Content starts

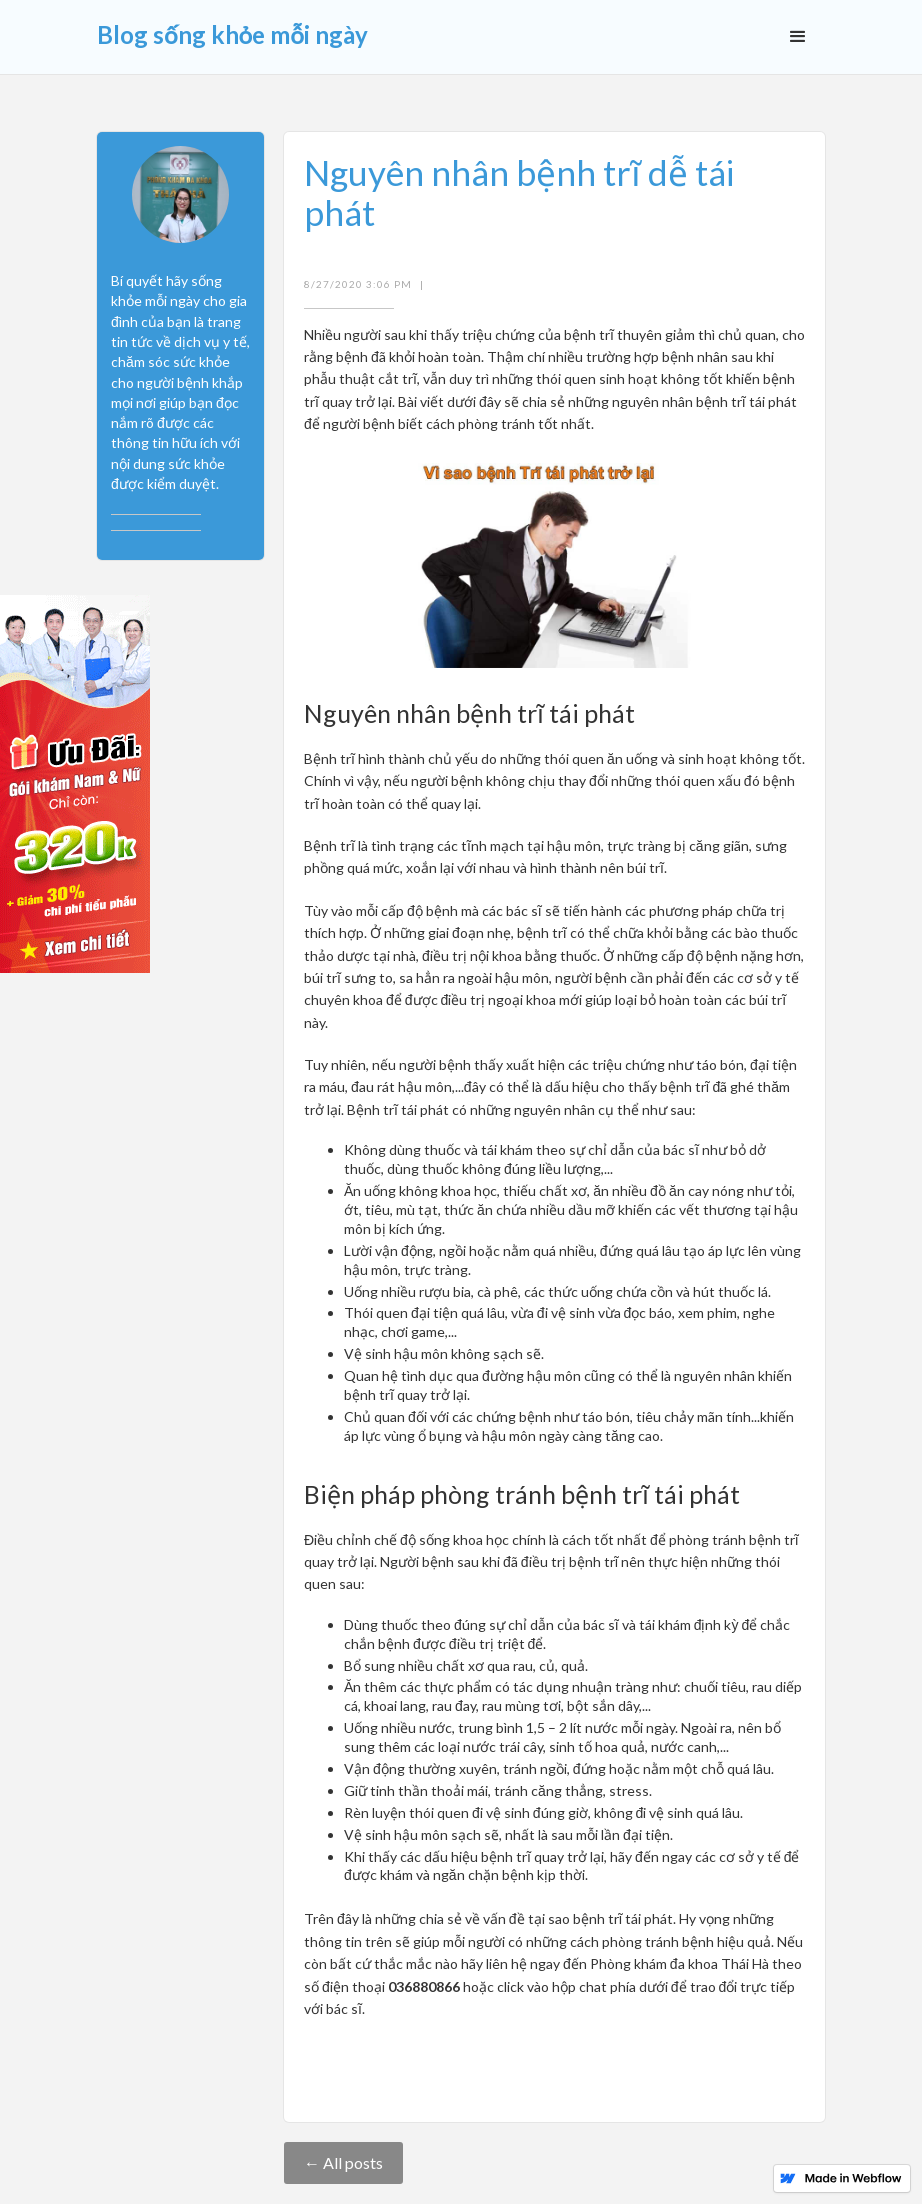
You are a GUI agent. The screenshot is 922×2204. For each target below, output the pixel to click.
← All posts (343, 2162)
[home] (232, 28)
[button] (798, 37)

Content ends
Content starts

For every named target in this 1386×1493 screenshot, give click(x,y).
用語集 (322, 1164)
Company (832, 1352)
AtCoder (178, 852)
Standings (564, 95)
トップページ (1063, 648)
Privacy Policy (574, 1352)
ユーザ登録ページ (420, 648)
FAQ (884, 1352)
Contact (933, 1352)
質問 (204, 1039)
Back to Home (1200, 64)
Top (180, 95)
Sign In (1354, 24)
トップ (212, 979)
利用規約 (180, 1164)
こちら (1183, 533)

Content ends
Content starts

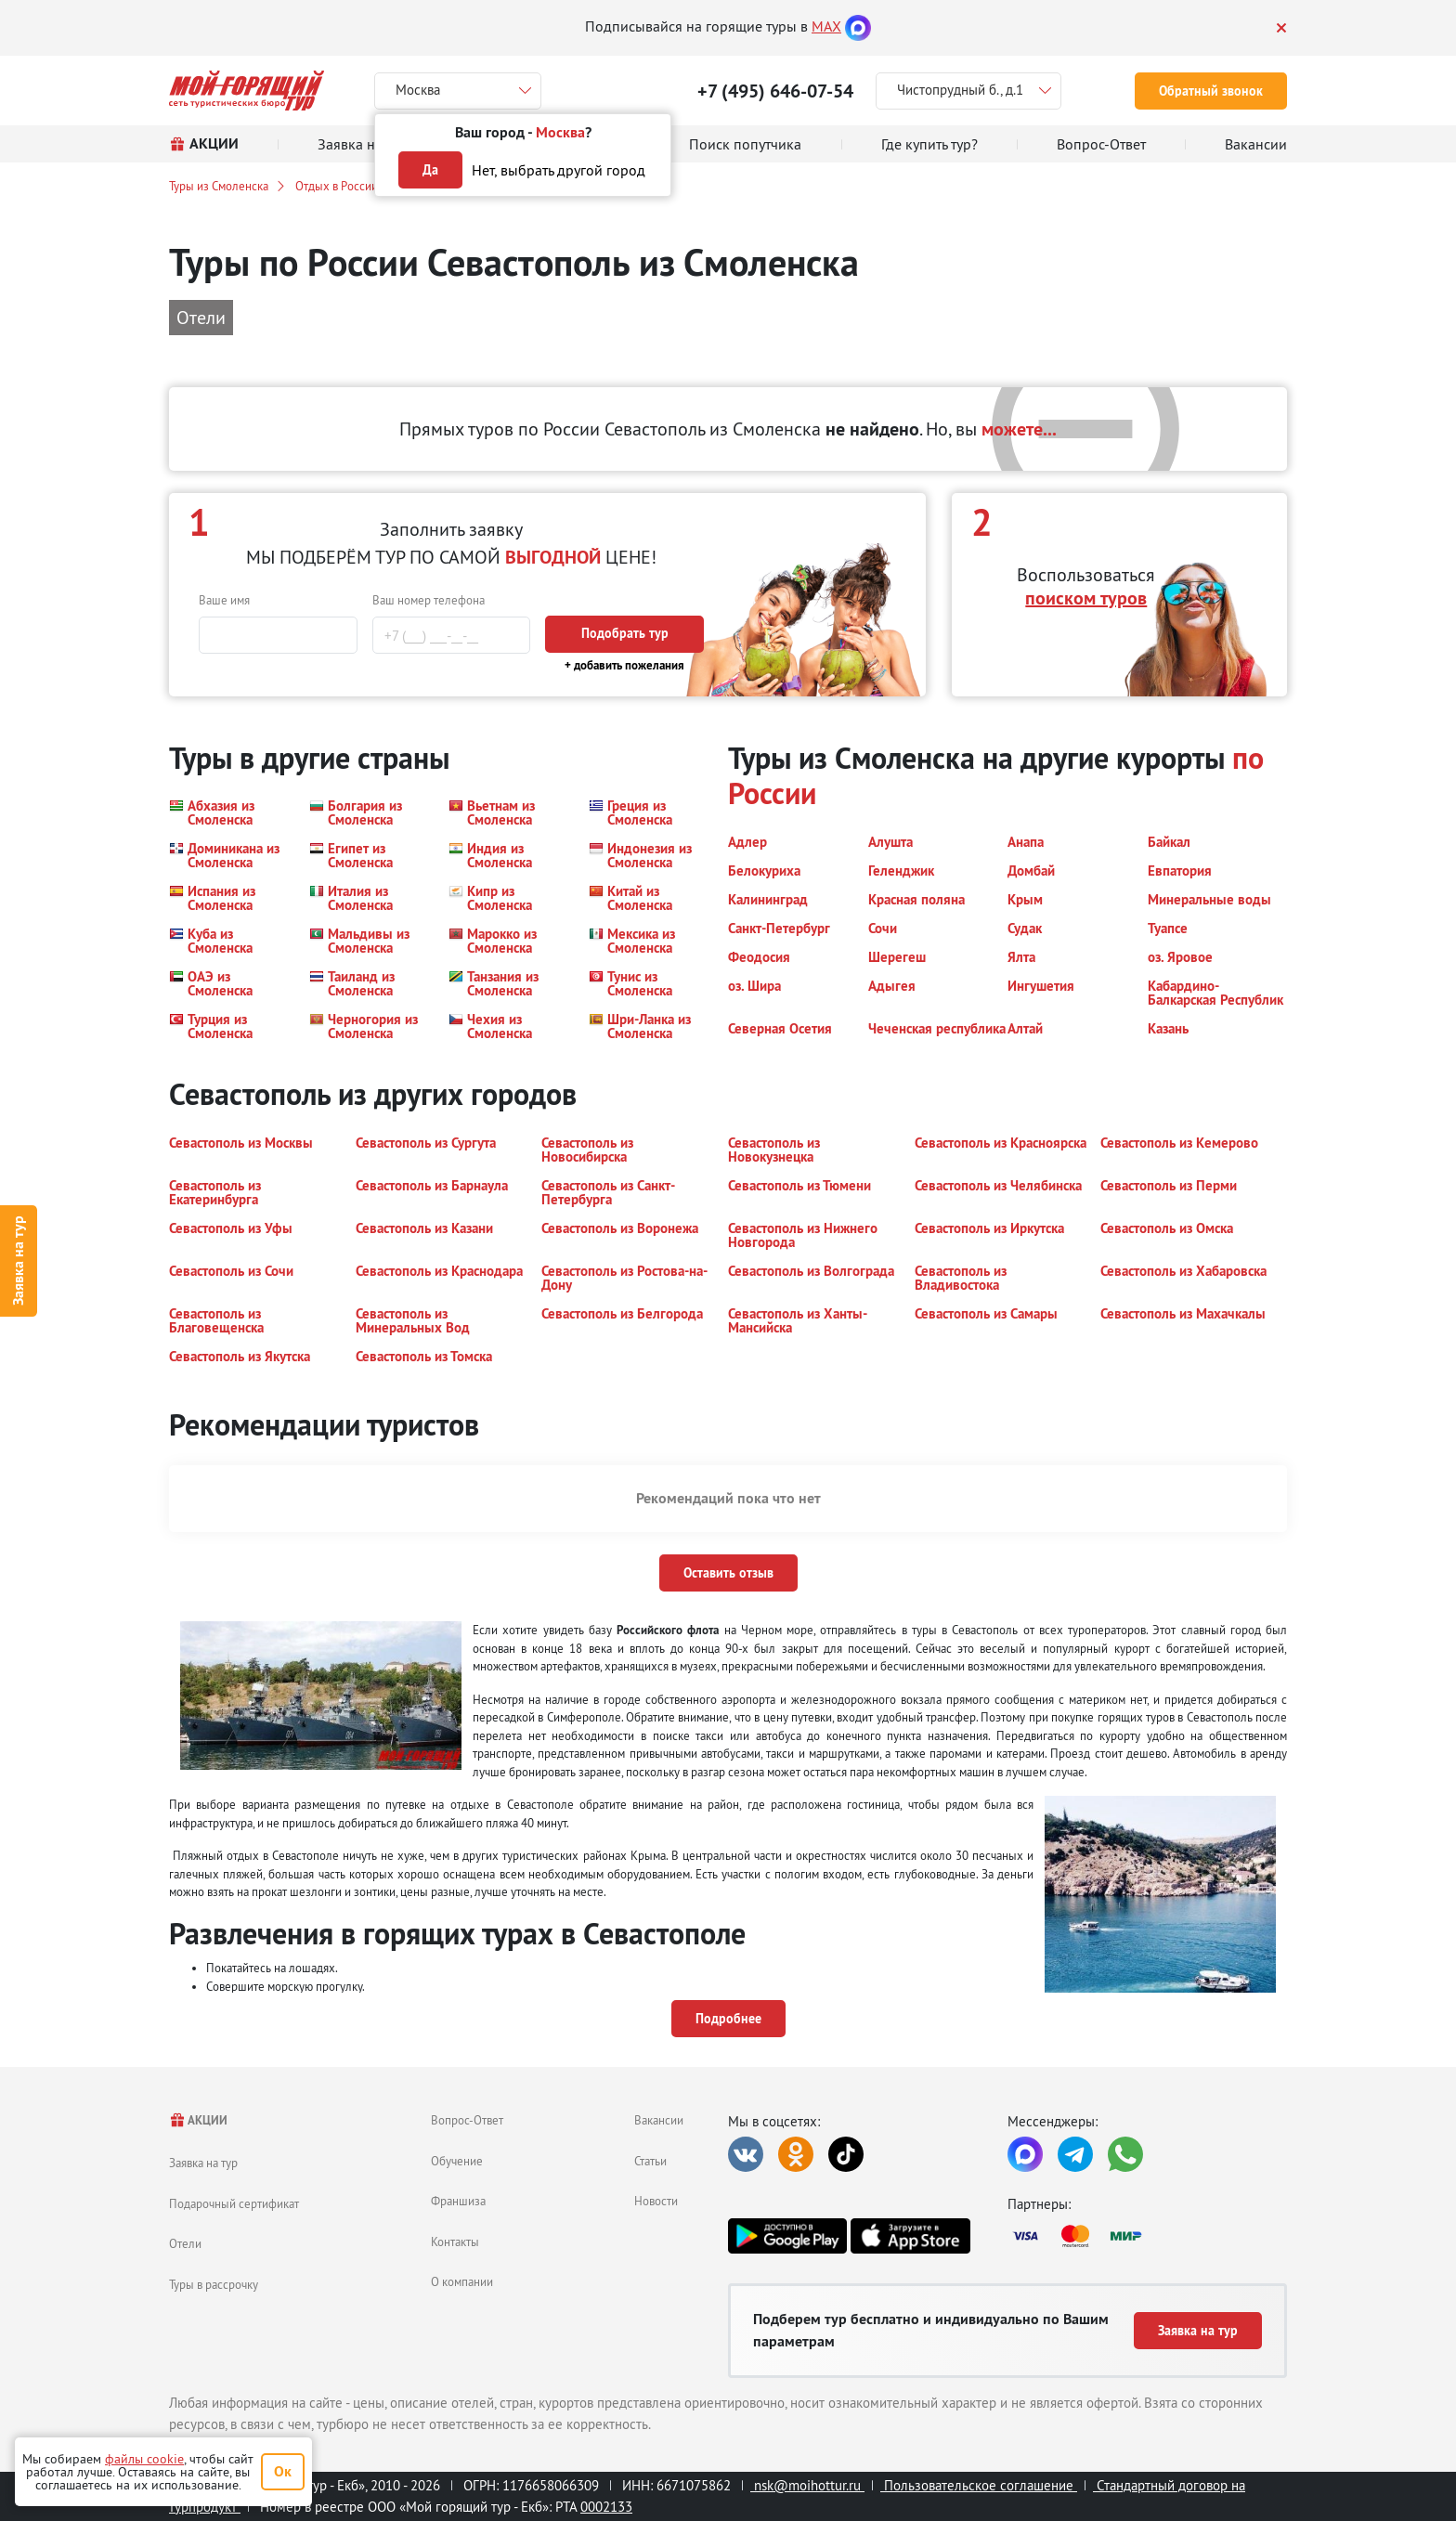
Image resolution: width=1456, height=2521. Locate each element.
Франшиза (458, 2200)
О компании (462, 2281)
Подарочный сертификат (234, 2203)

Content ends

ASSIGNMENT
Look above for the line holding "Standings (564, 95)", then set down exactly that line and every line after it up to and including the line holding "こちら (1183, 533)", with nothing else.

RESPONSE TO THIS EXERCISE
Standings (564, 95)
トップページ (1063, 648)
Privacy Policy (574, 1352)
ユーザ登録ページ (420, 648)
FAQ (884, 1352)
Contact (933, 1352)
質問 (204, 1039)
Back to Home (1200, 64)
Top (180, 95)
Sign In (1354, 24)
トップ (212, 979)
利用規約 (180, 1164)
こちら (1183, 533)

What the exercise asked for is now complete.